A Day in the Life of a Glazier in Sunderland

We use glass every single day, whether it is used to enjoy a glass of juice or to look out of the window to check the weather, but do we know where it comes from and how it’s made? At the National Glass Centre in Sunderland you can learn more about glass in a fun way (honest!)

Glass-making was established in Sunderland in 674AD after French glaziers (people who make things from glass) brought the skill to Wearmouth, an area which a large community of monasteries. Sunderland’s National Glass Centre was opened in 1998 to help with the local production and education of cotemporary glass. Here is a selection of the glass objects which are made there.


 

Start your trip to the glass centre with a walk across the glass roof if you dare! After all it isn’t every day you get to walk across a roof. When you enter the centre, which is also part of the University of Sunderland, you can look up and see who else was brave enough to take the walk of faith over the glass!



Did you know that when we look at something the image it produces is upside down and that it is our brain that turns it around so that we can see it the right way up?  You can learn loads more facts like this if you spend a little time in the Kaleidoscope Gallery where there are lots of activities for children and adults alike.

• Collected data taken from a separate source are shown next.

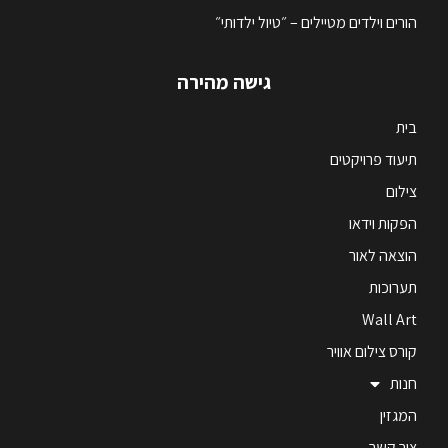
הורים וילדים מטיילים – ״טיול ילדותי״
גישה מהירה
בית
תיעוד פרויקטים
צילום
הפקות וידאו
הוצאה לאור
תערוכות
Wall Art
קורס צילום אוויר
חנות
המגזין
צור קשר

Once you have learned almost all there is to know about glass, take a walk through the workshops of some the glass artists while they are at work. Sunderland Glass Centre has links with Sunderland University and many of the people who use these workshops are learning more about the production of contemporary glass. The live glass blowing demonstrations are brilliant as you get to watch art being made before your very eyes!



Every day at 12 noon and 3pm live glass blowing demonstrations take place and you can watch as the glass artists turn raw materials in to beautiful contemporary glass products.


 

After the glass is heated and shaped it is blown and put into a mould to prepare it for s special oven where it is left over night so that it is ready to be sold.



Once you have watched the demonstrations you can finish your day off with a look around the shops where, alongside stunning pieces of contemporary glass artwork, you will find marbles in almost all shapes and sizes.


 

The National Glass Centre is open every day except 25 & 26 December and 1 January. Closed at 4pm on 24 December and 31 December.